March 2019 Edition Vol.12, Issue 3

As Physician Burnout Becomes Endemic, Change is in the Wind

By Christina Bennett, MS

At an oncology group in California, a radiation oncologist sees his patients in the clinic during his workday and reserves all his electronic medical record (EMR) documentation for after hours. That way, he can go home and have dinner with his family on time. Then, he sits at his computer in his living room and works for two to three hours every evening filling out EMRs.

“That’s the only way he can participate in family life,” said Anthony Back, MD, medical oncologist at the University of Washington Medical Center, during a recent presentation at Developing and Sustaining an Effective and Resilient Oncology Careforce, a workshop hosted by The National Academies of Sciences, Engineering, and Medicine. “The administrative leader of that system said to me, ‘I am worried about him, and the [radiation oncologist] himself said to me ‘I don’t know how much longer I can do this.’”

“Who could do this?” Dr. Back asked, rhetorically. “It’s absurd.”

The story of physicians becoming burned out by the demands of the current healthcare environment is becoming all too common in oncology. While the overall prevalence of physician burnout has reportedly declined in recent years, the level remains higher among physicians compared with other professions.1

“It’s basically endemic at this point,” said Colin Champ, MD, radiation oncologist at UPMC Hillman Cancer Center. “I’m young in my career, but it seems like it’s worsening year by year.”

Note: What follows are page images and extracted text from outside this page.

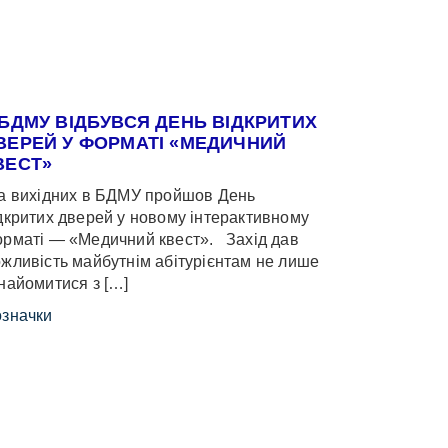
 БДМУ ВІДБУВСЯ ДЕНЬ ВІДКРИТИХ
ВЕРЕЙ У ФОРМАТІ «МЕДИЧНИЙ
ВЕСТ»
 вихідних в БДМУ пройшов День
дкритих дверей у новому інтерактивному
рматі — «Медичний квест». Захід дав
жливість майбутнім абітурієнтам не лише
найомитися з […]
значки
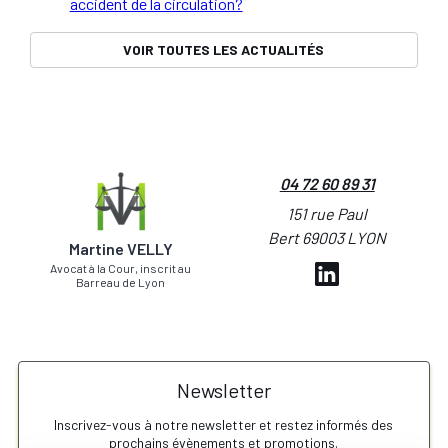
accident de la circulation?
VOIR TOUTES LES ACTUALITÉS
04 72 60 89 31
151 rue Paul
Bert 69003 LYON
Martine VELLY
Avocat à la Cour, inscrit au
Barreau de Lyon
Newsletter
Inscrivez-vous à notre newsletter et restez informés des
prochains évènements et promotions.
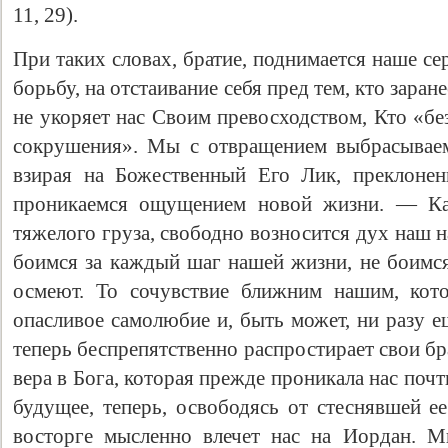
11, 29).
При таких словах, братие, поднимается наше сер
борьбу, на отстаивание себя пред тем, кто заран
не укоряет нас Своим превосходством, Кто «без
сокрушения». Мы с отвращением выбрасываем
взирая на Божественный Его Лик, преклонен
проникаемся ощущением новой жизни. — Как
тяжелого груза, свободно возносится дух наш 
боимся за каждый шаг нашей жизни, не боимся,
осмеют. То сочувствие ближним нашим, кото
опасливое самолюбие и, быть может, ни разу е
теперь беспрепятственно распростирает свои б
вера в Бога, которая прежде проникала нас поч
будущее, теперь, освободясь от стеснявшей е
восторге мысленно влечет нас на Иордан. 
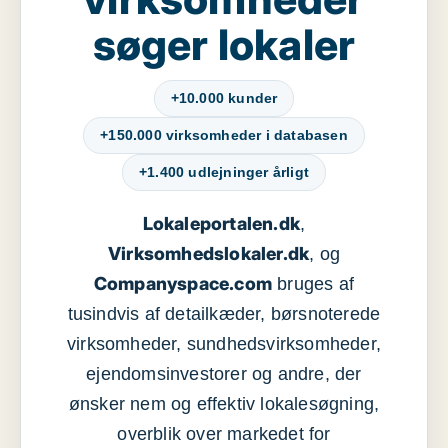
søger lokaler
+10.000 kunder
+150.000 virksomheder i databasen
+1.400 udlejninger årligt
Lokaleportalen.dk
,
Virksomhedslokaler.dk
, og
Companyspace.com
bruges af
tusindvis af detailkæder, børsnoterede
virksomheder, sundhedsvirksomheder,
ejendomsinvestorer og andre, der
ønsker nem og effektiv lokalesøgning,
overblik over markedet for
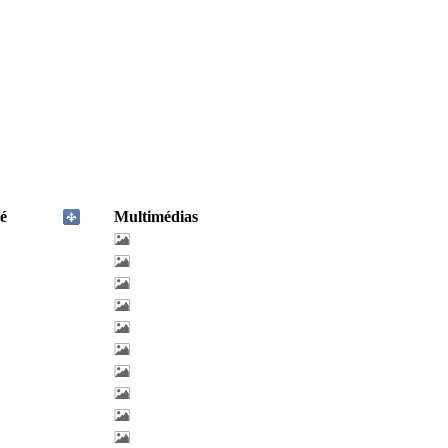
é
Multimédias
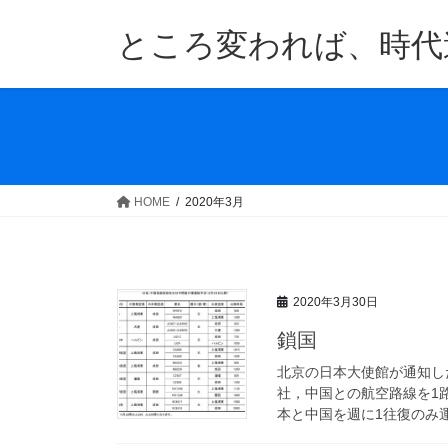
コ
ナ
ン
ビ
ところ変われば、時代
テ
ゲ
ン
ー
ツ
シ
へ
ョ
ス
ン
キ
に
ッ
移
HOME
2020年3月
プ
動
2020年3月30日
鎖国
北京の日本大使館が通知し
社，中国との航空路線を1路
本と中国を週に1往復のみ運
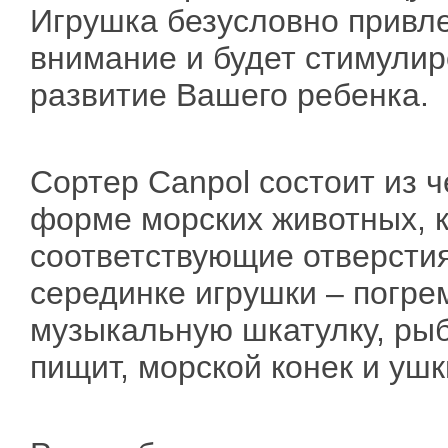
Игрушка безусловно привл
внимание и будет стимулир
развитие Вашего ребенка.
Сортер Canpol состоит из ч
форме морских животных, к
соответствующие отверстия,
серединке игрушки – погре
музыкальную шкатулку, рыбк
пищит, морской конек и ушк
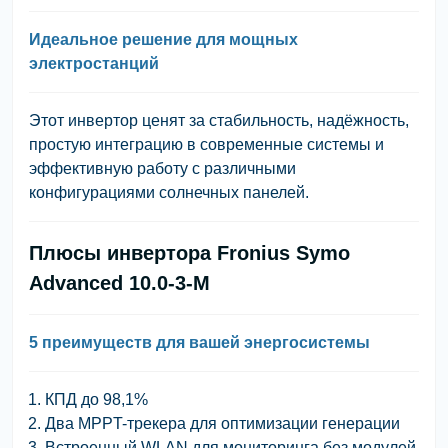
Идеальное решение для мощных
электростанций
Этот инвертор ценят за стабильность, надёжность,
простую интеграцию в современные системы и
эффективную работу с различными
конфигурациями солнечных панелей.
Плюсы инвертора Fronius Symo
Advanced 10.0-3-M
5 преимуществ для вашей энергосистемы
КПД до 98,1%
Два MPPT-трекера для оптимизации генерации
Встроенный WLAN для мониторинга без модулей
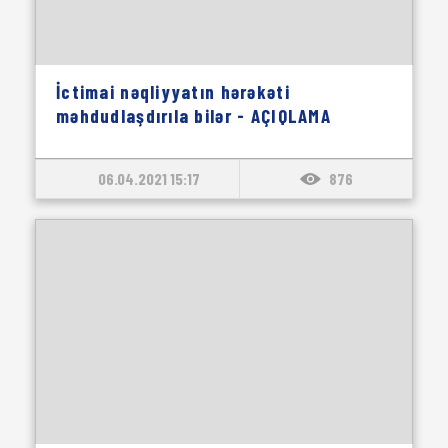
İctimai nəqliyyatın hərəkəti
məhdudlaşdırıla bilər - AÇIQLAMA
06.04.2021 15:17
876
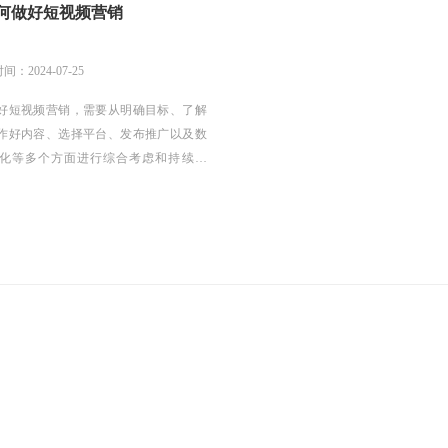
何做好短视频营销
：2024-07-25
好短视频营销，需要从明确目标、了解
作好内容、选择平台、发布推广以及数
化等多个方面进行综合考虑和持续努
在激烈的市场竞争中脱颖而出，实现营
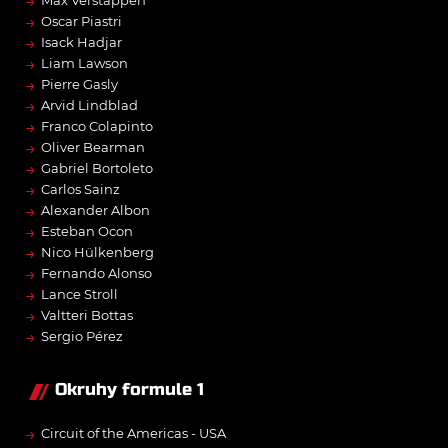
→
Max Verstappen
→
Oscar Piastri
→
Isack Hadjar
→
Liam Lawson
→
Pierre Gasly
→
Arvid Lindblad
→
Franco Colapinto
→
Oliver Bearman
→
Gabriel Bortoleto
→
Carlos Sainz
→
Alexander Albon
→
Esteban Ocon
→
Nico Hülkenberg
→
Fernando Alonso
→
Lance Stroll
→
Valtteri Bottas
→
Sergio Pérez
Okruhy formule 1
→
Circuit of the Americas - USA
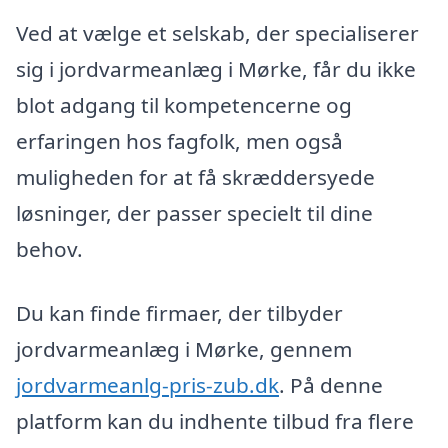
Ved at vælge et selskab, der specialiserer
sig i jordvarmeanlæg i Mørke, får du ikke
blot adgang til kompetencerne og
erfaringen hos fagfolk, men også
muligheden for at få skræddersyede
løsninger, der passer specielt til dine
behov.
Du kan finde firmaer, der tilbyder
jordvarmeanlæg i Mørke, gennem
jordvarmeanlg-pris-zub.dk
. På denne
platform kan du indhente tilbud fra flere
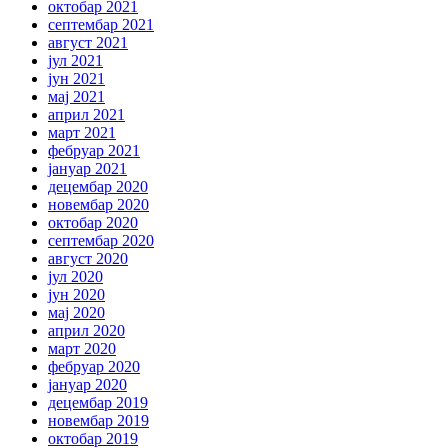
октобар 2021
септембар 2021
август 2021
јул 2021
јун 2021
мај 2021
април 2021
март 2021
фебруар 2021
јануар 2021
децембар 2020
новембар 2020
октобар 2020
септембар 2020
август 2020
јул 2020
јун 2020
мај 2020
април 2020
март 2020
фебруар 2020
јануар 2020
децембар 2019
новембар 2019
октобар 2019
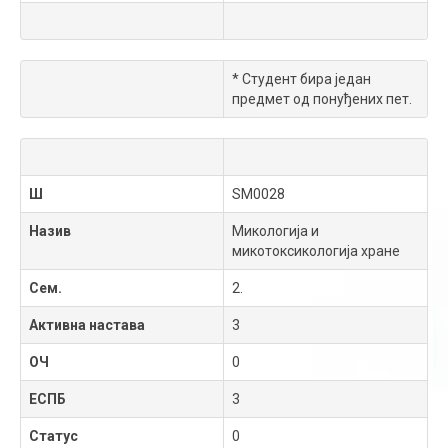
* Студент бира један
предмет од понуђених пет.
Ш
SM0028
Назив
Микологија и
микотоксикологија хране
Сем.
2.
Активна настава
3
ОЧ
0
ЕСПБ
3
Статус
0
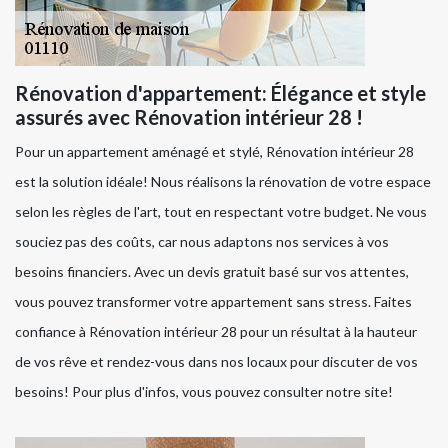
Rénovation d'appartement: Élégance et style
assurés avec Rénovation intérieur 28 !
Pour un appartement aménagé et stylé, Rénovation intérieur 28
est la solution idéale! Nous réalisons la rénovation de votre espace
selon les règles de l'art, tout en respectant votre budget. Ne vous
souciez pas des coûts, car nous adaptons nos services à vos
besoins financiers. Avec un devis gratuit basé sur vos attentes,
vous pouvez transformer votre appartement sans stress. Faites
confiance à Rénovation intérieur 28 pour un résultat à la hauteur
de vos rêve et rendez-vous dans nos locaux pour discuter de vos
besoins! Pour plus d'infos, vous pouvez consulter notre site!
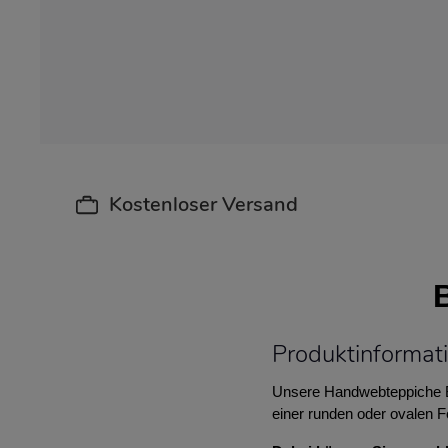
Kostenloser Versand
Produktinformati
Unsere Handwebteppiche Be
einer runden oder ovalen 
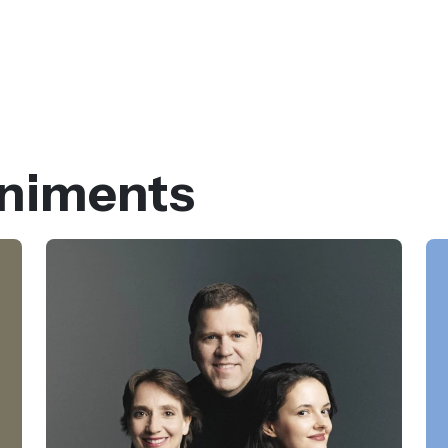
eniments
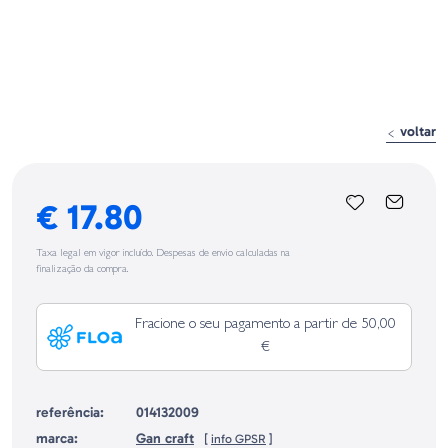
voltar
€ 17.80
Taxa legal em vigor incluído. Despesas de envio calculadas na
finalização da compra.
Fracione o seu pagamento a partir de 50,00
€
referência:
014132009
marca:
Gan craft
[
info GPSR
]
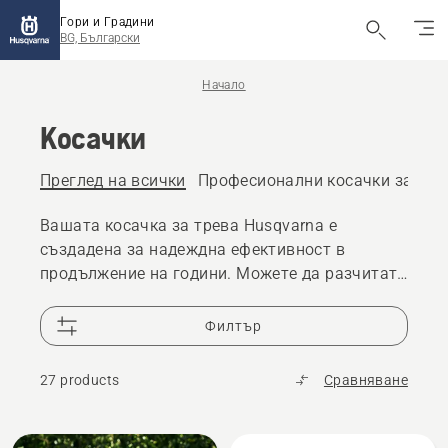
Гори и Градини
BG, Български
Начало
Косачки
Преглед на всички
Професионални косачки за тре
Вашата косачка за трева Husqvarna е
създадена за надеждна ефективност в
продължение на години. Можете да разчитате
на предлагане в продължение на повече от 10
години на части за косачки за трева и 25 000
Филтър
търговци по целия свят, ако се нуждаете от
помощ
27 products
Сравняване
All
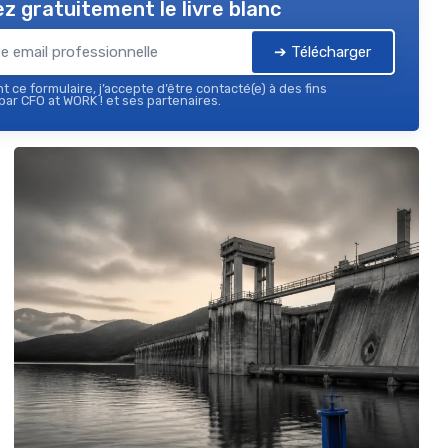
z gratuitement le livre blanc
➔ Télécharger
 ce formulaire, j’accepte d’être contacté(e) à des fins
ar CFO at WORK ! et ses partenaires.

“I would be shocked if every physician doesn’t experience at least some element of burnout,” echoed Johnetta Blakely, MD, medical oncologist at Tennessee Oncology, a large community oncology practice. Being burnt out means experiencing at least one of the following: emotional exhaustion (having nothing left to give); depersonalization (treating patients like objects); and low personal accomplishment (feeling like my work doesn’t matter).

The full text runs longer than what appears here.